▶ WORK REQUIRED: Below are some entries. Copy each line that holds the string "réalisation".

▶ DATA LISTING:
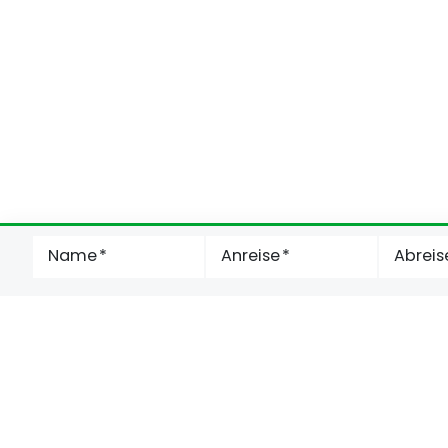
Name
Anreise
Abreis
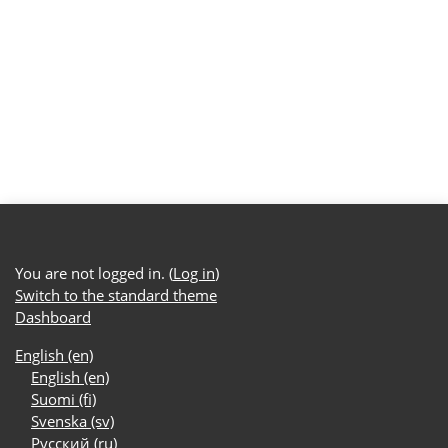
You are not logged in. (
Log in
)
Switch to the standard theme
Dashboard
English ‎(en)‎
English ‎(en)‎
Suomi ‎(fi)‎
Svenska ‎(sv)‎
Русский ‎(ru)‎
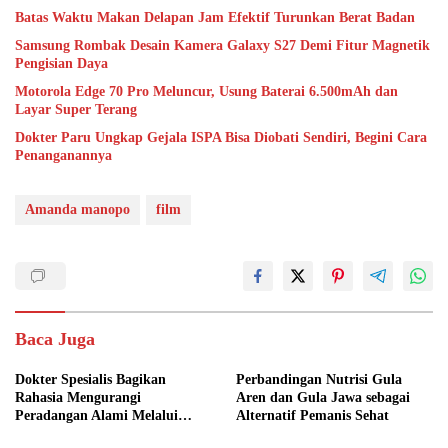
Batas Waktu Makan Delapan Jam Efektif Turunkan Berat Badan
Samsung Rombak Desain Kamera Galaxy S27 Demi Fitur Magnetik
Pengisian Daya
Motorola Edge 70 Pro Meluncur, Usung Baterai 6.500mAh dan
Layar Super Terang
Dokter Paru Ungkap Gejala ISPA Bisa Diobati Sendiri, Begini Cara
Penanganannya
Amanda manopo
film
Baca Juga
Dokter Spesialis Bagikan
Perbandingan Nutrisi Gula
Rahasia Mengurangi
Aren dan Gula Jawa sebagai
Peradangan Alami Melalui
Alternatif Pemanis Sehat
Gaya Hidup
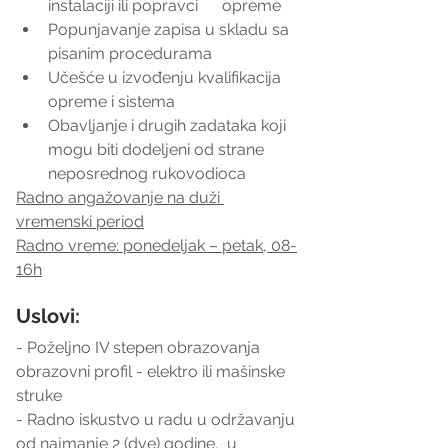
instalaciji ili popravci      opreme
Popunjavanje zapisa u skladu sa 
pisanim procedurama
Učešće u izvođenju kvalifikacija 
opreme i sistema
Obavljanje i drugih zadataka koji 
mogu biti dodeljeni od strane 
neposrednog rukovodioca
Radno angažovanje na duži 
vremenski period
Radno vreme: ponedeljak – petak, 08-
16h
Uslovi:
- Poželjno IV stepen obrazovanja 
obrazovni profil - elektro ili mašinske 
struke
- Radno iskustvo u radu u održavanju 
od najmanje 2 (dve) godine,  u 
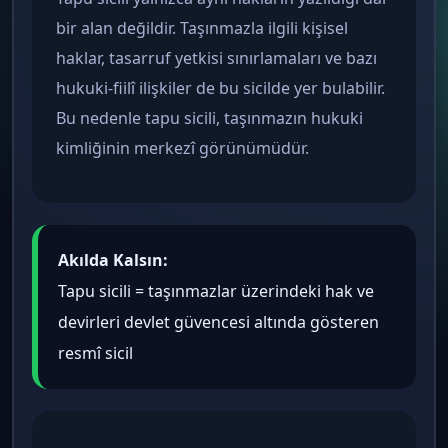
bir alan değildir. Taşınmazla ilgili kişisel
haklar, tasarruf yetkisi sınırlamaları ve bazı
hukuki-fiilî ilişkiler de bu sicilde yer bulabilir.
Bu nedenle tapu sicili, taşınmazın hukuki
kimliğinin merkezî görünümüdür.
Akılda Kalsın:
Tapu sicili = taşınmazlar üzerindeki hak ve
devirleri devlet güvencesi altında gösteren
resmî sicil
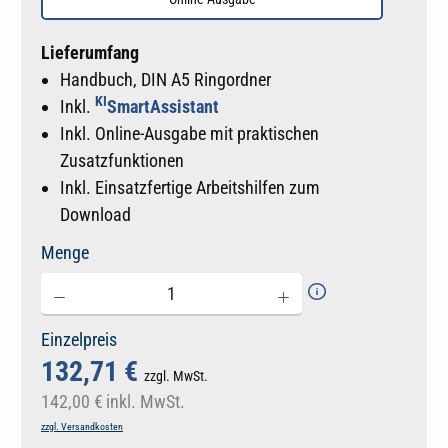
Lieferumfang
Handbuch, DIN A5 Ringordner
KI
Inkl.
SmartAssistant
Inkl. Online-Ausgabe mit praktischen
Zusatzfunktionen
Inkl. Einsatzfertige Arbeitshilfen zum
Download
Menge
Einzelpreis
132,71 €
zzgl. MwSt.
142,00 €
inkl. MwSt.
zzgl. Versandkosten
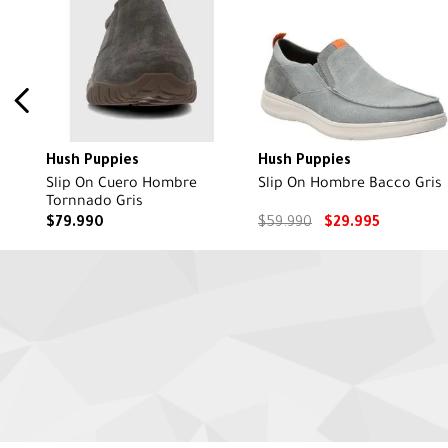
Hush Puppies
Hush Puppies
Slip On Cuero Hombre
Slip On Hombre Bacco Gris
Tornnado Gris
$
79
.
990
$
59
.
990
$
29
.
995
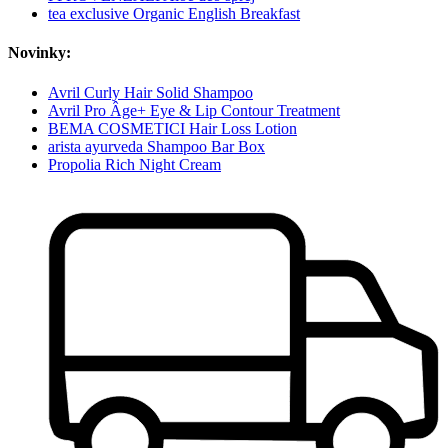
tea exclusive Organic English Breakfast
Novinky:
Avril Curly Hair Solid Shampoo
Avril Pro Âge+ Eye & Lip Contour Treatment
BEMA COSMETICI Hair Loss Lotion
arista ayurveda Shampoo Bar Box
Propolia Rich Night Cream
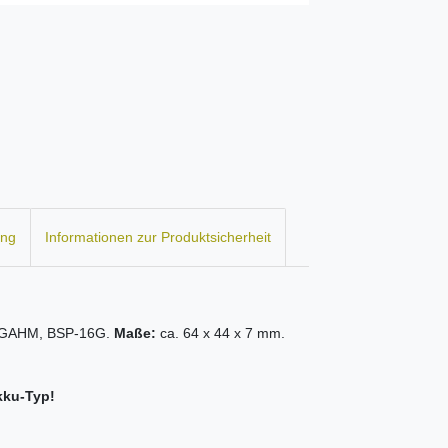
ung
Informationen zur Produktsicherheit
GAHM, BSP-16G.
Maße:
ca. 64 x 44 x 7 mm.
kku-Typ!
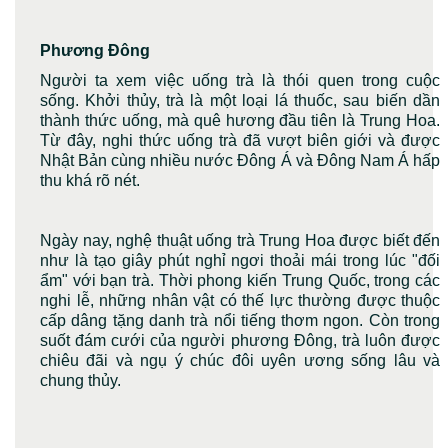
Phương Đông
Người ta xem việc uống trà là thói quen trong cuộc
sống. Khởi thủy, trà là một loại lá thuốc, sau biến dần
thành thức uống, mà quê hương đầu tiên là Trung Hoa.
Từ đây, nghi thức uống trà đã vượt biên giới và được
Nhật Bản cùng nhiều nước Đông Á và Đông Nam Á hấp
thu khá rõ nét.
Ngày nay, nghệ thuật uống trà Trung Hoa được biết đến
như là tạo giây phút nghỉ ngơi thoải mái trong lúc "đối
ẩm" với bạn trà. Thời phong kiến Trung Quốc, trong các
nghi lễ, những nhân vật có thế lực thường được thuộc
cấp dâng tặng danh trà nổi tiếng thơm ngon. Còn trong
suốt đám cưới của người phương Đông, trà luôn được
chiêu đãi và ngụ ý chúc đôi uyên ương sống lâu và
chung thủy.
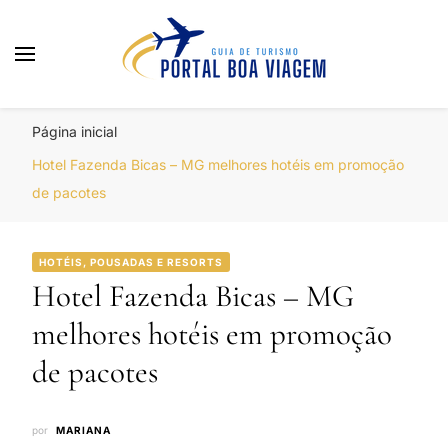
Portal Boa Viagem
Hotéis, Passagens e Promoções
Página inicial
Hotel Fazenda Bicas – MG melhores hotéis em promoção
de pacotes
HOTÉIS, POUSADAS E RESORTS
Hotel Fazenda Bicas – MG
melhores hotéis em promoção
de pacotes
por
MARIANA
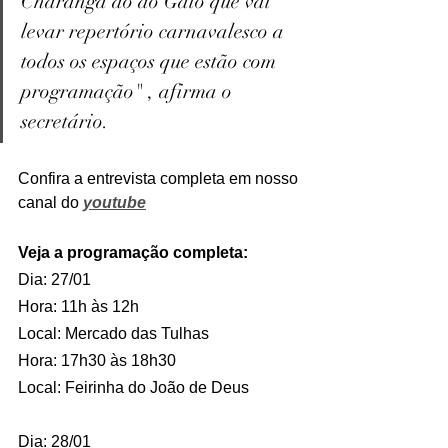
Charanga do do Galo que vai 
levar repertório carnavalesco a 
todos os espaços que estão com 
programação" , afirma o 
secretário.
Confira a entrevista completa em nosso 
canal do 
youtube
Veja a programação completa:
Dia: 27/01
Hora: 11h às 12h
Local: Mercado das Tulhas
Hora: 17h30 às 18h30
Local: Feirinha do João de Deus
Dia: 28/01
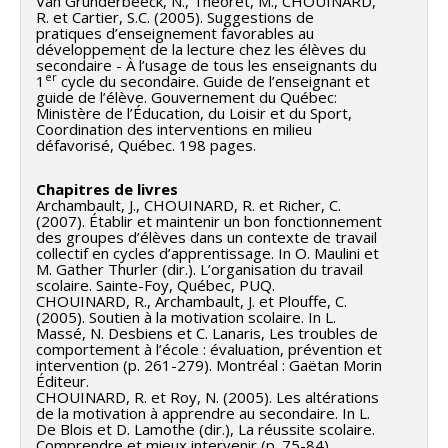
Van Grunderbeeck, N., Théorêt, M., CHOUINARD,
La présente demande de fonds vise à évaluer la
d’expérimentation en lecture, atelier d’horticulture,
R. et Cartier, S.C. (2005). Suggestions de
la scolarisation? (2) Quels sont les facteurs qui
portée des mesures mises de l’avant par quatre
pratiques d’enseignement favorables au
atelier multimédia et jeux, gymnase multifonctions)
influencent son maintien, son amélioration ou sa
développement de la lecture chez les élèves du
commissions scolaires partenaires. Les mesures
secondaire - À l’usage de tous les enseignants du
permettant la mise en place d’approches
détérioration? (3) Comment promouvoir un
retenues comprennent : la familiarisation graduelle
er
1
cycle du secondaire. Guide de l’enseignant et
pédagogiques basées sur la réalisation de projets
engagement scolaire élevé et mettre un frein au
guide de l’élève. Gouvernement du Québec:
des élèves avec l’école secondaire dès le début de la
Ministère de l’Éducation, du Loisir et du Sport,
personnels signifiants. Ces installations, ouvertes à
processus de désengagement?
6e année; l’attribution d’espaces physiques de l’école
Coordination des interventions en milieu
toutes les écoles primaires du quartier, sont sous la
défavorisé, Québec. 198 pages.
secondaire dédiés aux élèves arrivant de
responsabilité d’intervenants spécialisés qui ont pour
Ces trois questions donnent lieu à quatre objectifs
l’école primaire; la diminution du nombre
Chapitres de livres
mission d’accompagner les enseignants et les élèves
généraux inscrits sous trois axes de recherche
d’intervenants scolaires lors de la première année au
Archambault, J., CHOUINARD, R. et Richer, C.
dans la réalisation des projets des élèves.
descriptive (axe 1), un axe de recherche explicative
(2007). Établir et maintenir un bon fonctionnement
secondaire; l’aide à la récupération des retards dans
des groupes d’élèves dans un contexte de travail
(axe 2) et un axe de recherche évaluative (axe 3).
les matières de base avant la transition; l’élaboration
collectif en cycles d’apprentissage. In O. Maulini et
Notre étude, financée par le ministère de l’Éducation,
M. Gather Thurler (dir.). L’organisation du travail
de plans de transition ainsi que le suivi personnalisé et
du Loisir et du Sport (MELS) et le Fonds de recherche
scolaire. Sainte-Foy, Québec, PUQ.
AXE 1 - Décrire le développement de
CHOUINARD, R., Archambault, J. et Plouffe, C.
le tutorat pour les élèves les plus à risque. Des élèves
du Québec – Société et culture (FQRSC) dans le cadre
(2005). Soutien à la motivation scolaire. In L.
l’engagement scolaire
de la fin du 3e cycle du primaire (6e année) seront
du programme Actions concertées - Persévérance et
Massé, N. Desbiens et C. Lanaris, Les troubles de
comportement à l’école : évaluation, prévention et
suivis sur une période de deux ou trois ans afin
réussite scolaire, avait pour objectif d’évaluer
Objectif 1 : décrire les trajectoires de l’engagement
intervention (p. 261-279). Montréal : Gaëtan Morin
d’examiner l’incidence des mesures sur le
l’incidence du programme 80, Ruelle de l’Avenir sur la
scolaire et ses différentes dimensions, du primaire
Éditeur.
CHOUINARD, R. et Roy, N. (2005). Les altérations
développement de leurs compétences en lecture, en
motivation, l’adaptation psycho-sociale et le
jusqu’à l’entrée à l’université
de la motivation à apprendre au secondaire. In L.
écriture et en mathématiques, sur leur motivation
développement des compétences en français et en
De Blois et D. Lamothe (dir.), La réussite scolaire.
Comprendre et mieux intervenir (p. 75-84).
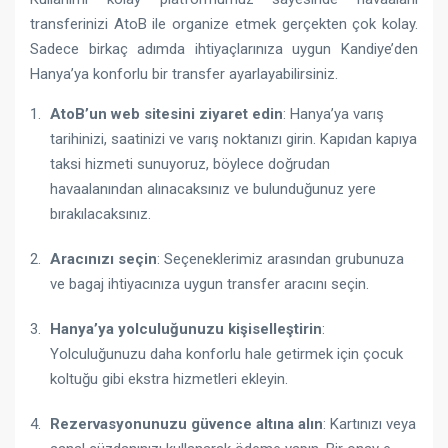
transferinizi AtoB ile organize etmek gerçekten çok kolay.
Sadece birkaç adımda ihtiyaçlarınıza uygun Kandiye’den
Hanya’ya konforlu bir transfer ayarlayabilirsiniz.
AtoB’un web sitesini ziyaret edin
: Hanya’ya varış
tarihinizi, saatinizi ve varış noktanızı girin. Kapıdan kapıya
taksi hizmeti sunuyoruz, böylece doğrudan
havaalanından alınacaksınız ve bulunduğunuz yere
bırakılacaksınız.
Aracınızı seçin
: Seçeneklerimiz arasından grubunuza
ve bagaj ihtiyacınıza uygun transfer aracını seçin.
Hanya’ya yolculuğunuzu kişiselleştirin
:
Yolculuğunuzu daha konforlu hale getirmek için çocuk
koltuğu gibi ekstra hizmetleri ekleyin.
Rezervasyonunuzu güvence altına alın
: Kartınızı veya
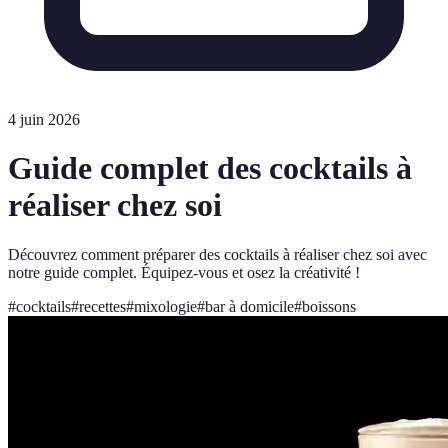
4 juin 2026
Guide complet des cocktails à
réaliser chez soi
Découvrez comment préparer des cocktails à réaliser chez soi avec
notre guide complet. Équipez-vous et osez la créativité !
#
cocktails
#
recettes
#
mixologie
#
bar à domicile
#
boissons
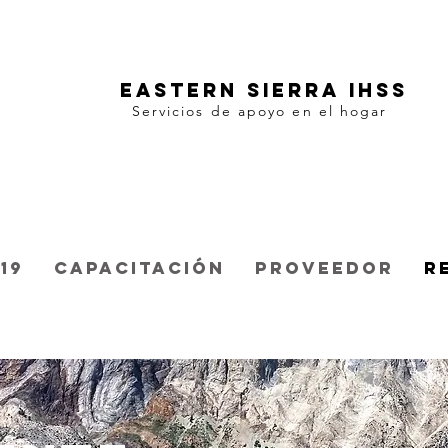
Eastern Sierra IHSS
Servicios de apoyo en el hogar
19
Capacitación
Proveedor
R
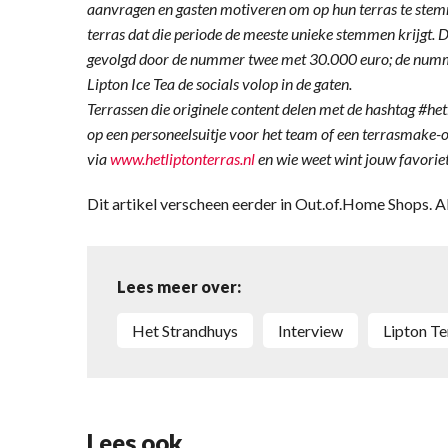
aanvragen en gasten motiveren om op hun terras te stem
terras dat die periode de meeste unieke stemmen krijgt. 
gevolgd door de nummer twee met 30.000 euro; de numm
Lipton Ice Tea de socials volop in de gaten.
Terrassen die originele content delen met de hashtag #h
op een personeelsuitje voor het team of een terrasmake-o
via
www.hetliptonterras.nl
en wie weet wint jouw favoriet
Dit artikel verscheen eerder in Out.of.Home Shops.
Lees meer over:
Het Strandhuys
interview
Lipton T
Lees ook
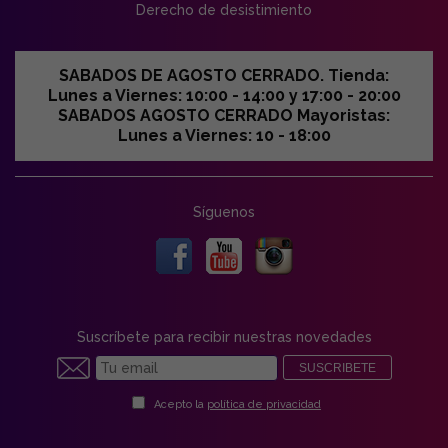
Derecho de desistimiento
SABADOS DE AGOSTO CERRADO. Tienda:
Lunes a Viernes: 10:00 - 14:00 y 17:00 - 20:00
SABADOS AGOSTO CERRADO Mayoristas:
Lunes a Viernes: 10 - 18:00
Síguenos
Suscríbete para recibir nuestras novedades
SUSCRIBETE
Acepto la
política de privacidad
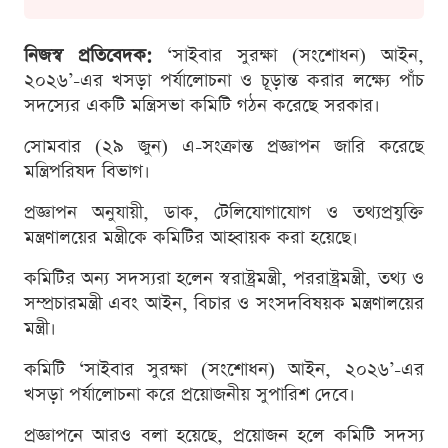
নিজস্ব প্রতিবেদক:
‘সাইবার সুরক্ষা (সংশোধন) আইন,
২০২৬’-এর খসড়া পর্যালোচনা ও চূড়ান্ত করার লক্ষ্যে পাঁচ
সদস্যের একটি মন্ত্রিসভা কমিটি গঠন করেছে সরকার।
সোমবার (২৯ জুন) এ-সংক্রান্ত প্রজ্ঞাপন জারি করেছে
মন্ত্রিপরিষদ বিভাগ।
প্রজ্ঞাপন অনুযায়ী, ডাক, টেলিযোগাযোগ ও তথ্যপ্রযুক্তি
মন্ত্রণালয়ের মন্ত্রীকে কমিটির আহ্বায়ক করা হয়েছে।
কমিটির অন্য সদস্যরা হলেন স্বরাষ্ট্রমন্ত্রী, পররাষ্ট্রমন্ত্রী, তথ্য ও
সম্প্রচারমন্ত্রী এবং আইন, বিচার ও সংসদবিষয়ক মন্ত্রণালয়ের
মন্ত্রী।
কমিটি ‘সাইবার সুরক্ষা (সংশোধন) আইন, ২০২৬’-এর
খসড়া পর্যালোচনা করে প্রয়োজনীয় সুপারিশ দেবে।
প্রজ্ঞাপনে আরও বলা হয়েছে, প্রয়োজন হলে কমিটি সদস্য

▶ ANSWER TO THE EXERCISE:
pédagogiques basées sur la réalisation de projets
dans la réalisation des projets des élèves.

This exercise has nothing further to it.